They
Were So Close To The Cabin That Their Noise Was Most Disturbing,
And On Looking Out Several Times I Could See Them All In A Heap
Wrangling And Tumbling Over Each Other.
They are much larger
than the prairie wolf, but equally cowardly, I believe.
This
morning was black with clouds, and a snowstorm was threatened,
and about 700 cattle and a number of horses came in long files
from the valleys and canyons where they maraud, their instinct
teaching them to seek the open and the protection of man.
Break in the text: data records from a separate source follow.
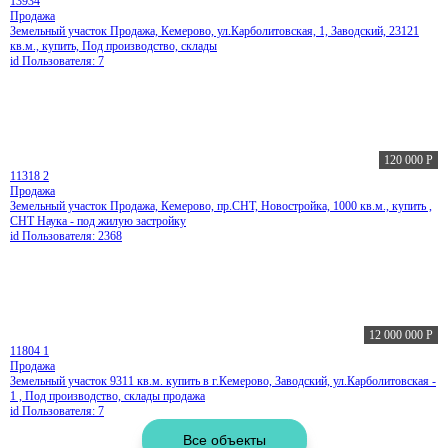
13934
Продажа
Земельный участок Продажа, Кемерово, ул.Карболитовская, 1, Заводский, 23121
кв.м., купить, Под производство, склады
id Пользователя: 7
120 000
Р
11318
2
Продажа
Земельный участок Продажа, Кемерово, пр.СНТ, Новостройка, 1000 кв.м., купить ,
СНТ Наука - под жилую застройку
id Пользователя: 2368
12 000 000
Р
11804
1
Продажа
Земельный участок 9311 кв.м. купить в г.Кемерово, Заводский, ул.Карболитовская -
1 , Под производство, склады продажа
id Пользователя: 7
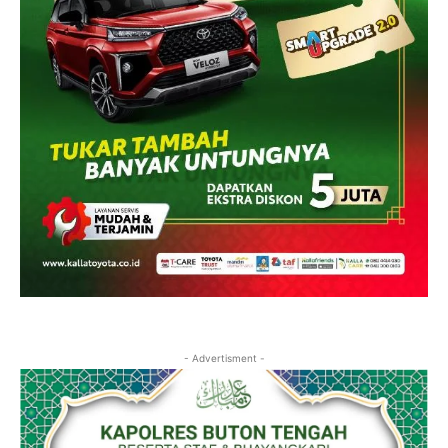
- Advertisment -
I was alone in the cabin this afternoon when Mr. Nugent, whom we
believed to be on the Snowy Range, walked in very pale and
haggard looking, and coughing severely. He offered to show me
the trail up one of the grandest of the canyons, and I could not
refuse to go. The Fall River has had its source completely
altered by the operations of the beavers. Their engineering
skill is wonderful. In one place they have made a lake by
damming up the stream; in another their works have created an
island, and they have made several falls. Their storehouses, of
course, are carefully concealed. By this time they are about
full for the winter. We saw quantities of young cotton-wood and
aspen trees, with stems about as thick as my arm, lying where
these industrious creatures have felled them ready for their use.
They always work at night and in concert. Their long, sharp
teeth are used for gnawing down the trees, but their mason-work
is done entirely with their flat, trowel-like tails.